## [ASSIGNMENT]
Which lines of the records below contain the word "Bybit"? Copy each of them out.

## [STORED DATA]

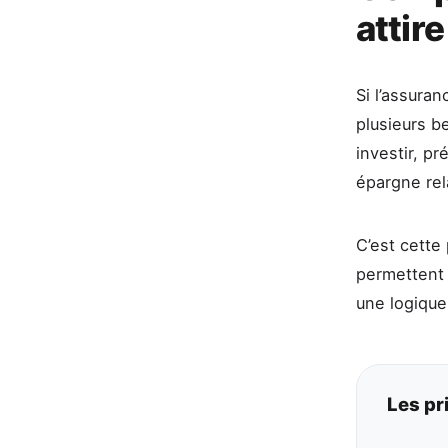
attir
Si l’assuran
plusieurs b
investir, p
épargne rel
C’est cette
permettent 
une logique
Les pr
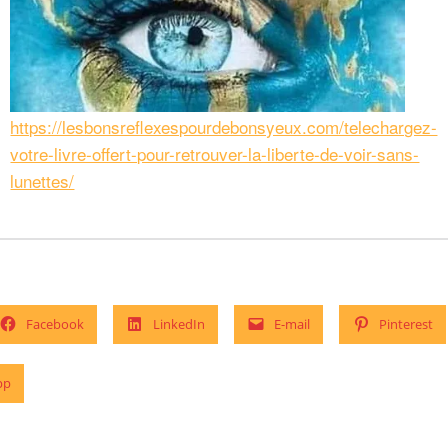
https://lesbonsreflexespourdebonsyeux.com/telechargez-
votre-livre-offert-pour-retrouver-la-liberte-de-voir-sans-
lunettes/
Facebook
LinkedIn
E-mail
Pinterest
pp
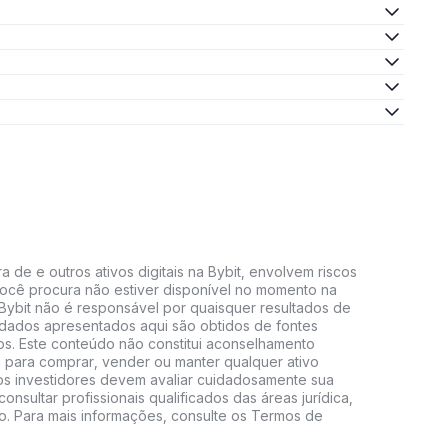
 de e outros ativos digitais na Bybit, envolvem riscos
e você procura não estiver disponível no momento na
A Bybit não é responsável por quaisquer resultados de
 dados apresentados aqui são obtidos de fontes
vos. Este conteúdo não constitui aconselhamento
 para comprar, vender ou manter qualquer ativo
s, os investidores devem avaliar cuidadosamente sua
consultar profissionais qualificados das áreas jurídica,
do. Para mais informações, consulte os Termos de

## [RESPONSE TO THE EXERCISE]
 de e outros ativos digitais na Bybit, envolvem riscos
A Bybit não é responsável por quaisquer resultados de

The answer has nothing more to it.